Koncern Marka Zuckerberga i australijski rząd pozostają w sporze dotyczącym procedowanym w parlamencie tego kraju projektu ustawy, która ma zmusić gigantów internetowych do płacenia za rozpowszechniane na ich stronach treści australijskich wydawców. Nowe prawo ma być w poniedziałek procedowane w senacie, Birmingham już zapowiedział, że treść ustawy nie będzie zmieniana - pisze agencja Reutera.

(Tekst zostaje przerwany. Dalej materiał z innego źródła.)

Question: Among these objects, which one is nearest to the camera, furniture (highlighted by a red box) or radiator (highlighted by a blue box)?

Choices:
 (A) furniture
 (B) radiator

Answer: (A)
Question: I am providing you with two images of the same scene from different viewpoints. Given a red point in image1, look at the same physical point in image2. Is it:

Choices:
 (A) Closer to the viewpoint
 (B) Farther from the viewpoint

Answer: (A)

Jak informowaliśmy na naszym portalu, w ramach protestu wobec proponowanych przepisów Facebook zablokował dla swoich australijskich użytkowników dostęp do artykułów newsowych. Tymczasowo zablokowane zostały również na portalu niektóre strony rządowe, w tym strona dla ofiar przemocy domowej czy serwisy służb ratunkowych i meteorologiczne.

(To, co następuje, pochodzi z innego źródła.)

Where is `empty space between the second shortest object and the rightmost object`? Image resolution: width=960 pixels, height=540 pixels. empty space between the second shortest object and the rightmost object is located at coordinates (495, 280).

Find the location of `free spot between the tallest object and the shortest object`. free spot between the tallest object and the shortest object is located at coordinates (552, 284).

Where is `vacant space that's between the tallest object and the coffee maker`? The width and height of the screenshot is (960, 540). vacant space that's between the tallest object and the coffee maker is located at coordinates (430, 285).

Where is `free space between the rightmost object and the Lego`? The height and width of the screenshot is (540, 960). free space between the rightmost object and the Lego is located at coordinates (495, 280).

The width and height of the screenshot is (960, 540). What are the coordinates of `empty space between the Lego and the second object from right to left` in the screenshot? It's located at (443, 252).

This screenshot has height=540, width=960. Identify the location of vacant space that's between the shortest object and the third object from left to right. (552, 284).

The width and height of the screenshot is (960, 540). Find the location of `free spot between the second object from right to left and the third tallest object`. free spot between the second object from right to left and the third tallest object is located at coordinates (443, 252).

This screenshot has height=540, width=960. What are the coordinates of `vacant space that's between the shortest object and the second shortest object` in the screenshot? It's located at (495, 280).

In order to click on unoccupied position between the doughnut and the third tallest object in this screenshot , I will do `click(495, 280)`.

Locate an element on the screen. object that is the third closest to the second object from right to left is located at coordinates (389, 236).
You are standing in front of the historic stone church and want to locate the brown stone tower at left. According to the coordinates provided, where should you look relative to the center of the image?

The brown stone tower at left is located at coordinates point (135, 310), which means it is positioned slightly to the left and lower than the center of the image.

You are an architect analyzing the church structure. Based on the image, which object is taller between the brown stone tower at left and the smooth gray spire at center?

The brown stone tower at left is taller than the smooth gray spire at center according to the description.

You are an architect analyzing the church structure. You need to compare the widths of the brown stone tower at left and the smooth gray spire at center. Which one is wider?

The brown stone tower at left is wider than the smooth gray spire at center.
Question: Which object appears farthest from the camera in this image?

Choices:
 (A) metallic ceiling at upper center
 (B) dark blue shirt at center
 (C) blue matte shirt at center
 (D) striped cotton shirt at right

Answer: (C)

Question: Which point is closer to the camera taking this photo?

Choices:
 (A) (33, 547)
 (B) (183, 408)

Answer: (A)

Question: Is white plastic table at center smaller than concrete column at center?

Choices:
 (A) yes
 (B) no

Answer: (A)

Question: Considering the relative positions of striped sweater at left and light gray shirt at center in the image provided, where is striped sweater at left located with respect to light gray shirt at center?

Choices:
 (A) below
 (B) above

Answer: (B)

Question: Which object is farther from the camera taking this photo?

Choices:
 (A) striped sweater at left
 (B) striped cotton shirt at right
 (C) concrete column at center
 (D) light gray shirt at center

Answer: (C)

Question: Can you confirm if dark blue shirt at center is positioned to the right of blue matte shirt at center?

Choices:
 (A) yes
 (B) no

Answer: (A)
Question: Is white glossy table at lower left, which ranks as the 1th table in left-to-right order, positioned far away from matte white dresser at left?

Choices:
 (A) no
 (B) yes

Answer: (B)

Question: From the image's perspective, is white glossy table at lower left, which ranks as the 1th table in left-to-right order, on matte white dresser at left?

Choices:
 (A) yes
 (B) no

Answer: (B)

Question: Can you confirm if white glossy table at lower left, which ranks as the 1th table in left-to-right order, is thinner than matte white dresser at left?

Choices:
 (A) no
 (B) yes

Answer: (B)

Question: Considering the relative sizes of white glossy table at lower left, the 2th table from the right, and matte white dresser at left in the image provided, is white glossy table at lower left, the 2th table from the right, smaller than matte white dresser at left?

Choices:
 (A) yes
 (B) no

Australijski urząd ds. regulacji konkurencji oświadczył, że nowe prawo powstało, aby „wyrównać warunki rozgrywki” między gigantami cyfrowymi i wydawcami tradycyjnych mediów w podziale zysków. Zdaniem koncernów, w tym Google'a i Facebooka, ustawa nie odzwierciedla specyfiki internetu i niesprawiedliwie penalizuje ich platformy.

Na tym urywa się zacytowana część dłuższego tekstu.